PRESIDING OFFICER: Is there objection
SENATOR RON JOHNSON (R-WI): Mr. President.
PRESIDING OFFICER: The Senator for Wisconsin
SENATOR RON JOHNSON (R-WI): Reserving the right to object. Mr. President, there are many things that the Senator from Minnesota spoke to that I think most of us would agree with. This COVID crisis has created all kinds of issues that need to be thoroughly discussed and thoroughly debated. And I think there are a number of us on this side of the aisle. I'm just one standing up objecting to this unanimous consent request. But the good news for the Senator from Minnesota is in talking with those colleagues, they also agree there's -- there's a fair number of elements of this bill that they could probably find agreement with. And so I'm just rising to say and certainly extend my hand of cooperation with the Senator from Minnesota. Let's work on these things together.

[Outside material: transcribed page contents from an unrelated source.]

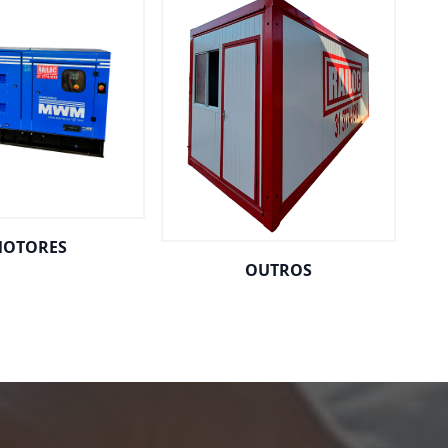
OTORES
OUTROS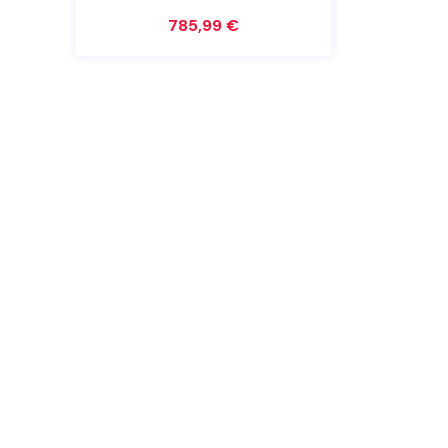
€
990,00 €.
785,99
€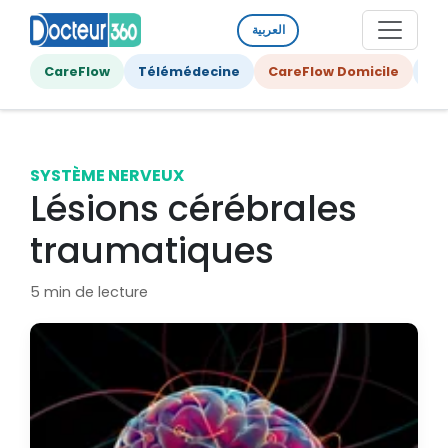
العربية
CareFlow
Télémédecine
CareFlow Domicile
Ge
SYSTÈME NERVEUX
Lésions cérébrales
traumatiques
5 min de lecture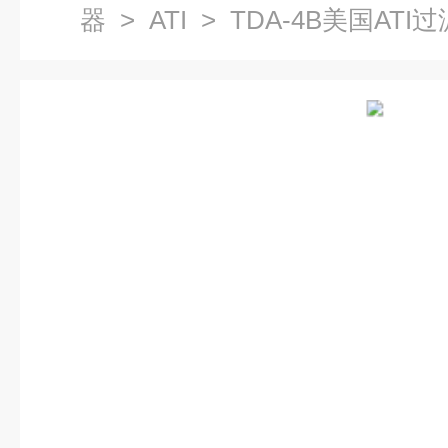
器
>
ATI
> TDA-4B美国ATI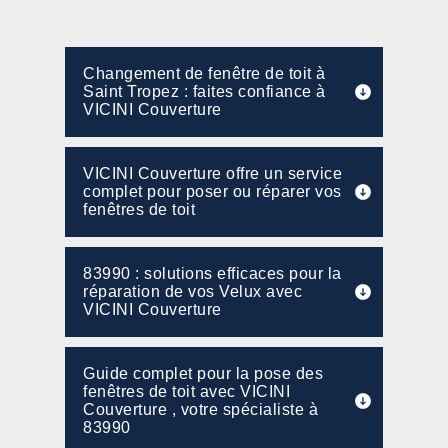
Changement de fenêtre de toit à
Saint Tropez : faites confiance à
VICINI Couverture
VICINI Couverture offre un service
complet pour poser ou réparer vos
fenêtres de toit
83990 : solutions efficaces pour la
réparation de vos Velux avec
VICINI Couverture
Guide complet pour la pose des
fenêtres de toit avec VICINI
Couverture , votre spécialiste à
83990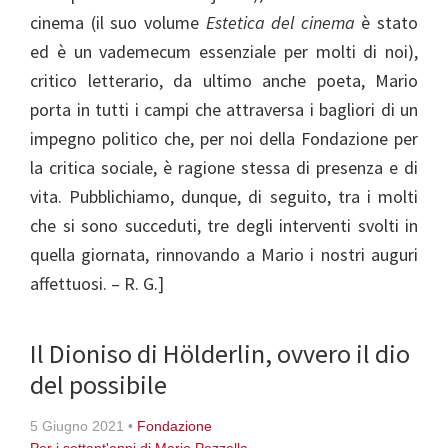
cinema (il suo volume
Estetica del cinema
è stato
ed è un vademecum essenziale per molti di noi),
critico letterario, da ultimo anche poeta, Mario
porta in tutti i campi che attraversa i bagliori di un
impegno politico che, per noi della Fondazione per
la critica sociale, è ragione stessa di presenza e di
vita. Pubblichiamo, dunque, di seguito, tra i molti
che si sono succeduti, tre degli interventi svolti in
quella giornata, rinnovando a Mario i nostri auguri
affettuosi. – R. G.]
Il Dioniso di Hölderlin, ovvero il dio
del possibile
5 Giugno 2021
•
Fondazione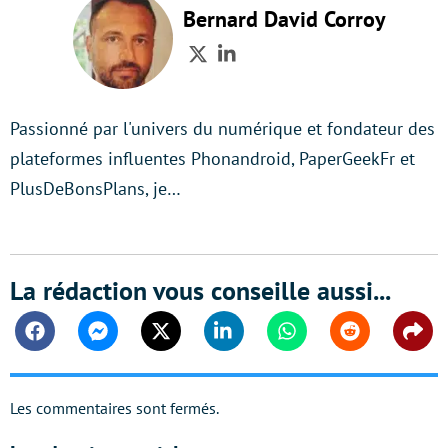
Bernard David Corroy
Twitter
LinkedIn
Passionné par l'univers du numérique et fondateur des
plateformes influentes Phonandroid, PaperGeekFr et
PlusDeBonsPlans, je…
La rédaction vous conseille aussi...
Facebook
Messenger
Twitter
Linkedin
Whatsapp
Reddit
Shar
Les commentaires sont fermés.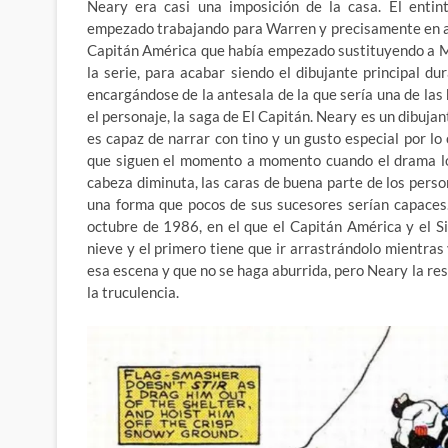
Neary era casi una imposición de la casa. El enti
empezado trabajando para Warren y precisamente en a
Capitán América que había empezado sustituyendo a M
la serie, para acabar siendo el dibujante principal 
encargándose de la antesala de la que sería una de las 
el personaje, la saga de El Capitán. Neary es un dibuj
es capaz de narrar con tino y un gusto especial por lo
que siguen el momento a momento cuando el drama lo
cabeza diminuta, las caras de buena parte de los perso
una forma que pocos de sus sucesores serían capaces
octubre de 1986, en el que el Capitán América y el 
nieve y el primero tiene que ir arrastrándolo mientras 
esa escena y que no se haga aburrida, pero Neary la res
la truculencia.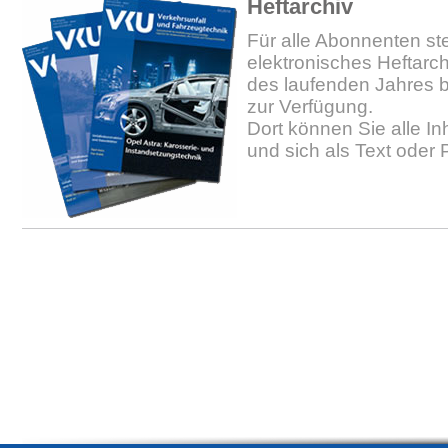
Heftarchiv
Für alle Abonnenten ste
elektronisches Heftarc
des laufenden Jahres b
zur Verfügung.
Dort können Sie alle In
und sich als Text oder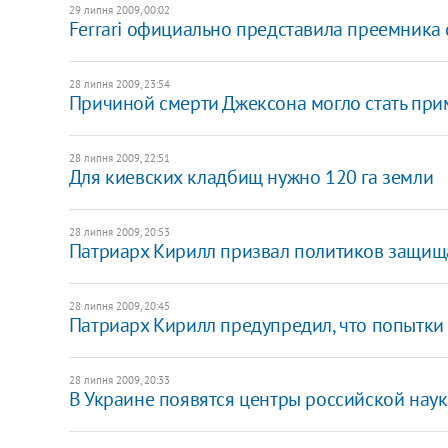
29 липня 2009, 00:02
Ferrari официально представила преемника
28 липня 2009, 23:54
Причиной смерти Джексона могло стать при
28 липня 2009, 22:51
Для киевских кладбищ нужно 120 га земли
28 липня 2009, 20:53
Патриарх Кирилл призвал политиков защищ
28 липня 2009, 20:45
Патриарх Кирилл предупредил, что попытки
28 липня 2009, 20:33
В Украине появятся центры российской наук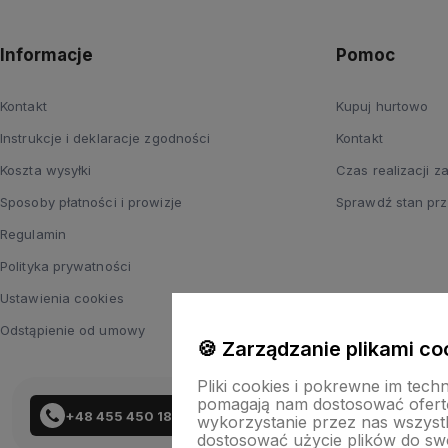
Informacje
Pomoc
Kontakt
Kupuj hurtowo
Instrukcje i deklaracje zgodności
Kontakt
Koszta wysyłki
Czas realizacji 
Sposoby płatności i prowizje
Sprawdź stan prz
Regulamin
Polityka prywatności
Ustawienia cookies
Odstąpienie od umowy
🍪 Zarządzanie plikami co
Pliki cookies i pokrewne im tech
pomagają nam dostosować ofert
+48 455 450 183
wykorzystanie przez nas wszystki
dostosować użycie plików do swo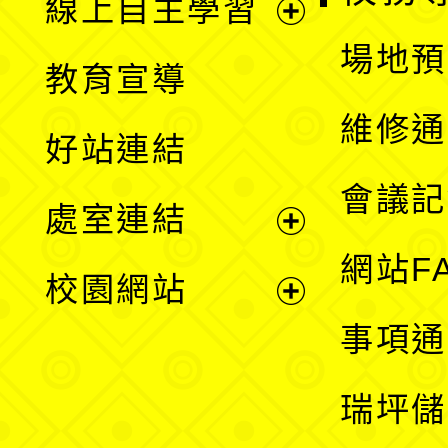
線上自主學習
展
場地預
教育宣導
開
維修通
好站連結
選
會議記
處室連結
單
展
網站F
校園網站
開
展
事項通
選
開
瑞坪儲
單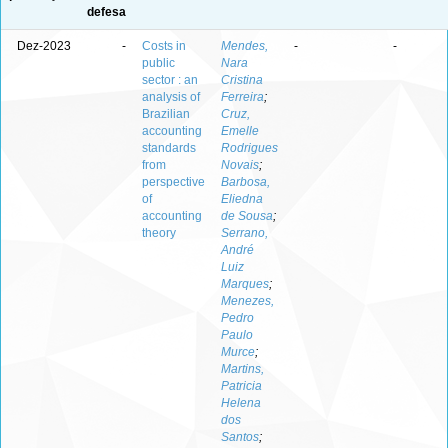
defesa
Dez-2023
-
Costs in
Mendes,
-
-
public
Nara
sector : an
Cristina
analysis of
Ferreira
;
Brazilian
Cruz,
accounting
Emelle
standards
Rodrigues
from
Novais
;
perspective
Barbosa,
of
Eliedna
accounting
de Sousa
;
theory
Serrano,
André
Luiz
Marques
;
Menezes,
Pedro
Paulo
Murce
;
Martins,
Patricia
Helena
dos
Santos
;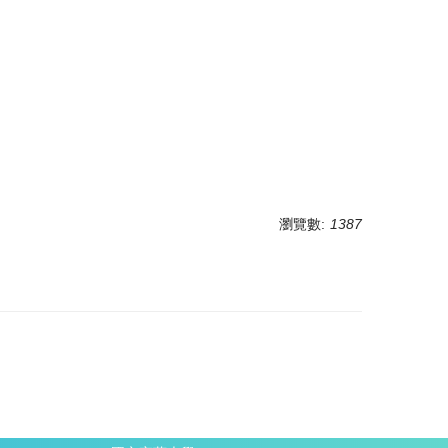
瀏覽數:
1387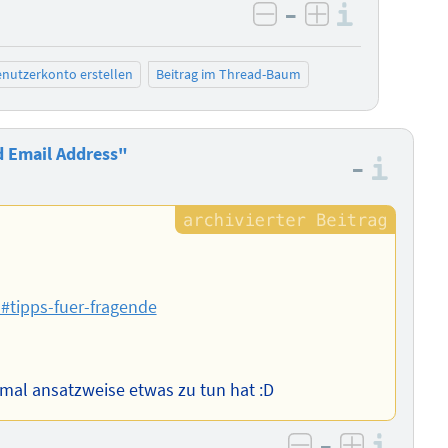
–
Informa
negativ bewerten
positiv bewe
nutzerkonto erstellen
Beitrag im Thread-Baum
d Email Address"
–
Info
m#tipps-fuer-fragende
htmal ansatzweise etwas zu tun hat :D
–
Info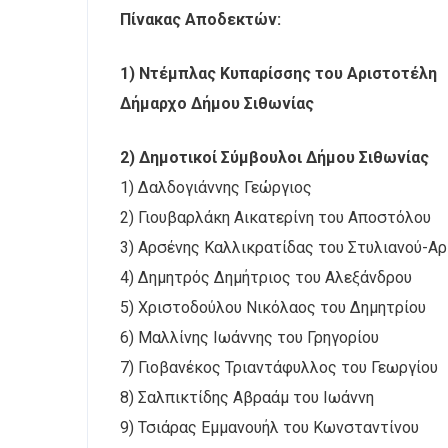
Πίνακας Αποδεκτών:
1) Ντέμπλας Κυπαρίσσης του Αριστοτέλη
Δήμαρχο Δήμου Σιθωνίας
2) Δημοτικοί Σύμβουλοι Δήμου Σιθωνίας
1) Δαλδογιάννης Γεώργιος
2) Γιουβαρλάκη Αικατερίνη του Αποστόλου
3) Αρσένης Καλλικρατίδας του Στυλιανού-Αρ
4) Δημητρός Δημήτριος του Αλεξάνδρου
5) Χριστοδούλου Νικόλαος του Δημητρίου
6) Μαλλίνης Ιωάννης του Γρηγορίου
7) Γιοβανέκος Τριαντάφυλλος του Γεωργίου
8) Σαλπικτίδης Αβραάμ του Ιωάννη
9) Τσιάρας Εμμανουήλ του Κωνσταντίνου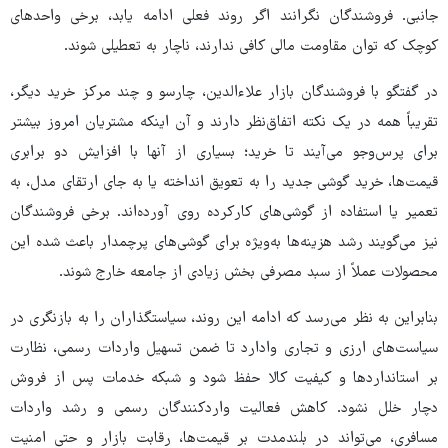
جانبی. فروشندگان نگرانند اگر روند فعلی ادامه یابد، برخی واحدهای
کوچک که توان مقاومت مالی کافی ندارند، ناچار به تعطیلی شوند.
در گفتگو با فروشندگان بازار علاءالدین، چارسو و چند مرکز خرید دیگر،
تقریباً همه در یک نکته اتفاق‌نظر دارند و آن اینکه مشتریان امروز بیشتر
برای پرس‌وجو می‌آیند تا خرید؛ بسیاری از آنها با افزایش دو برابری
قیمت‌ها، خرید گوشی جدید را به تعویق انداخته یا به جای ارتقای مدل، به
تعمیر یا استفاده از گوشی‌های کارکرده روی آورده‌اند. برخی فروشندگان
نیز می‌گویند رشد هزینه‌ها به‌ویژه برای گوشی‌های پرچمدار باعث شده این
محصولات عملاً از سبد مصرفی بخش زیادی از جامعه خارج شوند.
بنابراین به نظر می‌رسد که ادامه این روند، سیاستگذاران را به بازنگری در
سیاست‌های ارزی و تجاری وادارد تا ضمن تسهیل واردات رسمی، نظارت
بر استانداردها و کیفیت کالا حفظ شود و شبکه خدمات پس از فروش
دچار خلل نشود. کاهش فعالیت واردکنندگان رسمی و رشد واردات
مسافری، می‌تواند در بلندمدت بر قیمت‌ها، رقابت بازار و حتی امنیت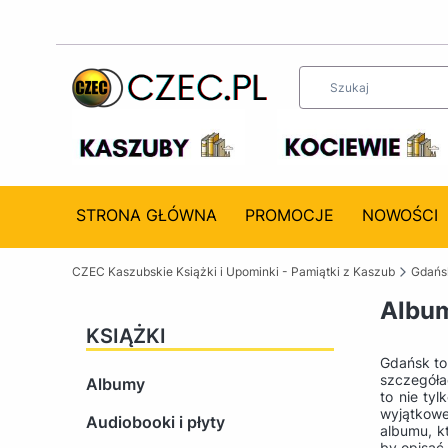
STRONA GŁÓWNA
PROMOCJE
NOWOŚCI
CZEC Kaszubskie Książki i Upominki - Pamiątki z Kaszub
Gdańsk
Album
KSIĄŻKI
Gdańsk to 
szczegóła
Albumy
to nie ty
wyjątkowe
Audiobooki i płyty
albumu, k
by opisać 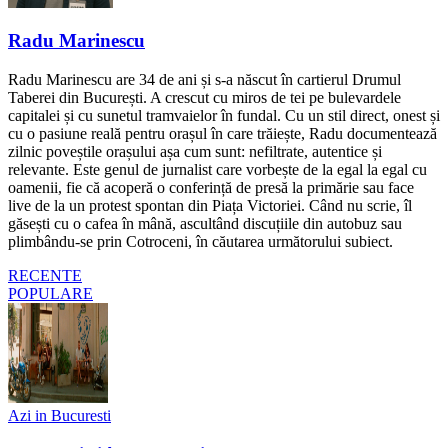
Radu Marinescu
Radu Marinescu are 34 de ani și s-a născut în cartierul Drumul
Taberei din București. A crescut cu miros de tei pe bulevardele
capitalei și cu sunetul tramvaielor în fundal. Cu un stil direct, onest și
cu o pasiune reală pentru orașul în care trăiește, Radu documentează
zilnic poveștile orașului așa cum sunt: nefiltrate, autentice și
relevante. Este genul de jurnalist care vorbește de la egal la egal cu
oamenii, fie că acoperă o conferință de presă la primărie sau face
live de la un protest spontan din Piața Victoriei. Când nu scrie, îl
găsești cu o cafea în mână, ascultând discuțiile din autobuz sau
plimbându-se prin Cotroceni, în căutarea următorului subiect.
RECENTE
POPULARE
Azi in Bucuresti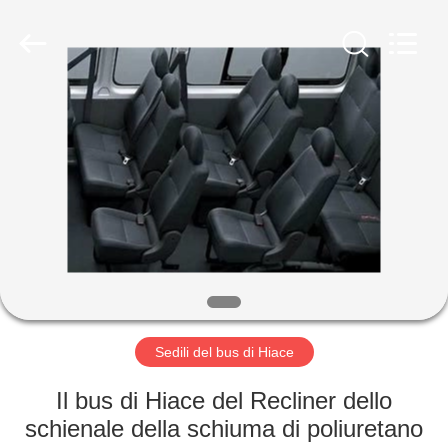
2026
Jiangsu
Golbond
Precision
Co.,
Ltd..
All
Rights
CASA
Reserved.
PRODOTTI
CIRCA
NOI
GIRO
DELLA
Sedili del bus di Hiace
FABBRICA
Il bus di Hiace del Recliner dello
schienale della schiuma di poliuretano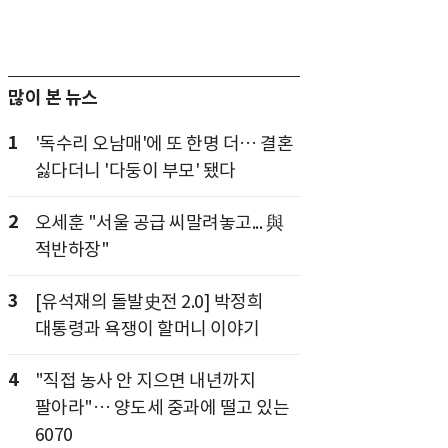
많이 본 뉴스
1
'독수리 오남매'에 또 한명 더… 결혼
싫다더니 '다둥이 부모' 됐다
2
오세훈 "서울 공급 씨말려놓고... 與
적반하장"
3
[유석재의 돌발史전 2.0] 박정희
대통령과 욕쟁이 할머니 이야기
4
"직접 농사 안 지으면 내년까지
팔아라"… 양도세 중과에 떨고 있는
6070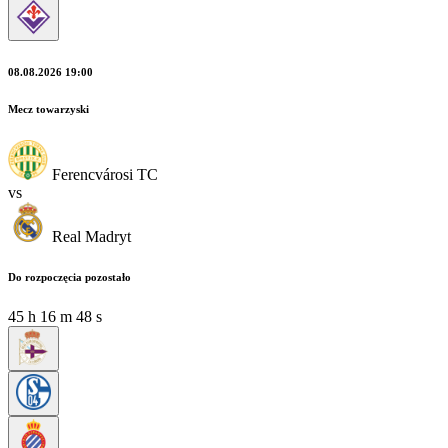
08.08.2026 19:00
Mecz towarzyski
Ferencvárosi TC
vs
Real Madryt
Do rozpoczęcia pozostało
45
h
16
m
46
s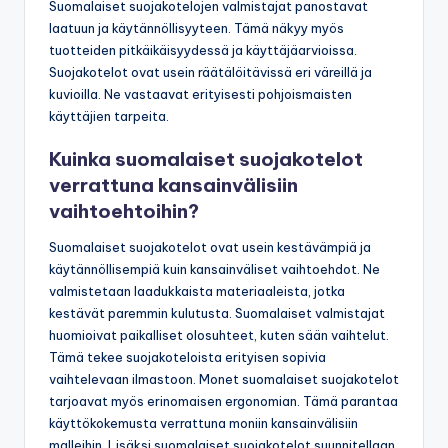
Suomalaiset suojakotelojen valmistajat panostavat
laatuun ja käytännöllisyyteen. Tämä näkyy myös
tuotteiden pitkäikäisyydessä ja käyttäjäarvioissa.
Suojakotelot ovat usein räätälöitävissä eri väreillä ja
kuvioilla. Ne vastaavat erityisesti pohjoismaisten
käyttäjien tarpeita.
Kuinka suomalaiset suojakotelot
verrattuna kansainvälisiin
vaihtoehtoihin?
Suomalaiset suojakotelot ovat usein kestävämpiä ja
käytännöllisempiä kuin kansainväliset vaihtoehdot. Ne
valmistetaan laadukkaista materiaaleista, jotka
kestävät paremmin kulutusta. Suomalaiset valmistajat
huomioivat paikalliset olosuhteet, kuten sään vaihtelut.
Tämä tekee suojakoteloista erityisen sopivia
vaihtelevaan ilmastoon. Monet suomalaiset suojakotelot
tarjoavat myös erinomaisen ergonomian. Tämä parantaa
käyttökokemusta verrattuna moniin kansainvälisiin
malleihin. Lisäksi suomalaiset suojakotelot suunnitellaan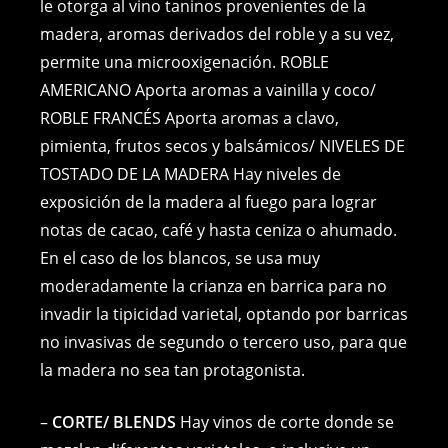
le otorga al vino taninos provenientes de la
madera, aromas derivados del roble y a su vez,
permite una microoxigenación. ROBLE
AMERICANO Aporta aromas a vainilla y coco/
ROBLE FRANCÉS Aporta aromas a clavo,
pimienta, frutos secos y balsámicos/ NIVELES DE
TOSTADO DE LA MADERA Hay niveles de
exposición de la madera al fuego para lograr
notas de cacao, café y hasta ceniza o ahumado.
En el caso de los blancos, se usa muy
moderadamente la crianza en barrica para no
invadir la tipicidad varietal, optando por barricas
no invasivas de segundo o tercero uso, para que
la madera no sea tan protagonista.
–
CORTE/ BLENDS
Hay vinos de corte donde se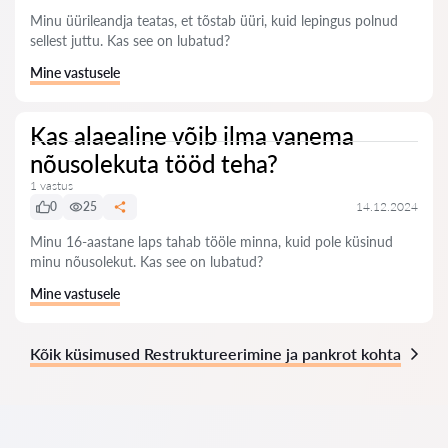
Minu üürileandja teatas, et tõstab üüri, kuid lepingus polnud
sellest juttu. Kas see on lubatud?
Mine vastusele
Kas alaealine võib ilma vanema
nõusolekuta tööd teha?
1 vastus
0
25
14.12.2024
Minu 16-aastane laps tahab tööle minna, kuid pole küsinud
minu nõusolekut. Kas see on lubatud?
Mine vastusele
Kõik küsimused Restruktureerimine ja pankrot kohta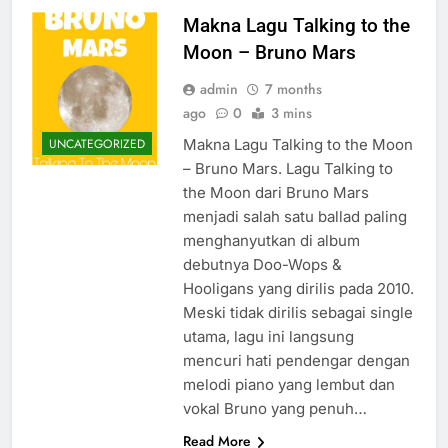
Makna Lagu Talking to the
Moon – Bruno Mars
admin
7 months
ago
0
3 mins
Makna Lagu Talking to the Moon
UNCATEGORIZED
– Bruno Mars. Lagu Talking to
the Moon dari Bruno Mars
menjadi salah satu ballad paling
menghanyutkan di album
debutnya Doo-Wops &
Hooligans yang dirilis pada 2010.
Meski tidak dirilis sebagai single
utama, lagu ini langsung
mencuri hati pendengar dengan
melodi piano yang lembut dan
vokal Bruno yang penuh…
Read More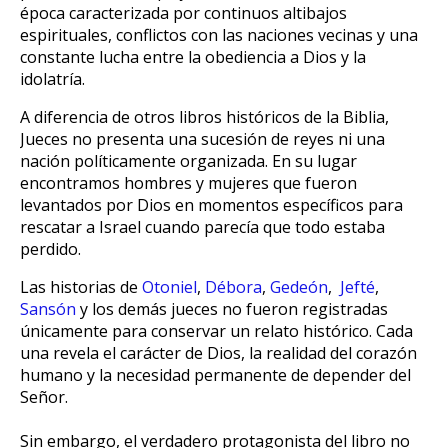
época caracterizada por continuos altibajos
espirituales, conflictos con las naciones vecinas y una
constante lucha entre la obediencia a Dios y la
idolatría.
A diferencia de otros libros históricos de la Biblia,
Jueces no presenta una sucesión de reyes ni una
nación políticamente organizada. En su lugar
encontramos hombres y mujeres que fueron
levantados por Dios en momentos específicos para
rescatar a Israel cuando parecía que todo estaba
perdido.
Las historias de
Otoniel
,
Débora
,
Gedeón
,
Jefté
,
Sansón
y los demás jueces no fueron registradas
únicamente para conservar un relato histórico. Cada
una revela el carácter de Dios, la realidad del corazón
humano y la necesidad permanente de depender del
Señor.
Sin embargo, el verdadero protagonista del libro no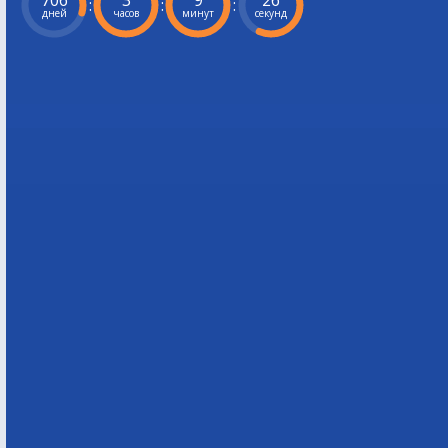
706
3
9
25
:
:
:
дней
часов
минут
секунд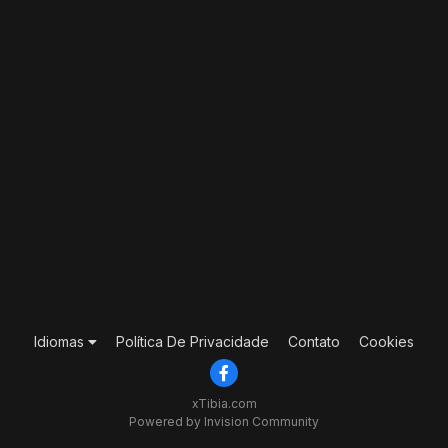
Idiomas
Política De Privacidade
Contato
Cookies
xTibia.com
Powered by Invision Community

This is not a bill that comes through my committee's jurisdiction, but I can say that the way we work it through my committee is we work across the aisle. Staff does not fly to work. We come to the conclusion if it's not ready for a particular markup. We go back and we -- we get the work done and then we frequently pass a piece of legislation on voice vote and then bring it to the floor. It's all been ironed out, there's no disagreement, there's no objection and we pass those bills by unanimous consent. I think the problem here is this bill has never had any kind of committee markup, any committee work whatsoever.
And so I would just suggest that the Senator from Minnesota work with her committee. Her committee chair, I see the committee chair is here in the chamber, work on this, try and find those areas of agreement and then maybe we can pass this and maybe potentially passed this by unanimous consent. But this piece of legislation is not ready. It has not gone through that process and as a result Mr. President I object.
PRESIDING OFFICER: Objection is heard.
KLOBUCHAR: Mr. President.
PRESIDING OFFICER: The Senator for Minnesota.
KLOBUCHAR: I appreciate the words of my colleague that he is willing to work with me on this bill. We know we need the immediate fixes to the first piece of legislation, but we also need to look forward to what we have in front of us. And that is to make sure that we hope our states to be able to conduct their election in a safe way.
So Democrats, Republicans or independents, anyone who wants to vote whatever party they're in is able to safely vote. And let's remember that while people were lining those streets to vote in Wisconsin, the President of the United States was able to request a mail in ballot from Palm Beach, Florida and vote in the comfort of 1600 Pennsylvania Avenue. That's an image, a split screen that I don't think anyone wants to see. I think what we want to see is fairness for all Americans and you do that by ahead of time getting them the funding, by making sure we have rules in place that works for everyone, by acknowledging this has never been or should it be a partisan issue. And by telling all Americans, we work this out, we're getting the funding to the states. We're working with all your states. We put in some fair rules so that no American will be denied the right to vote.
Thank you, Mr. President I yield the floor.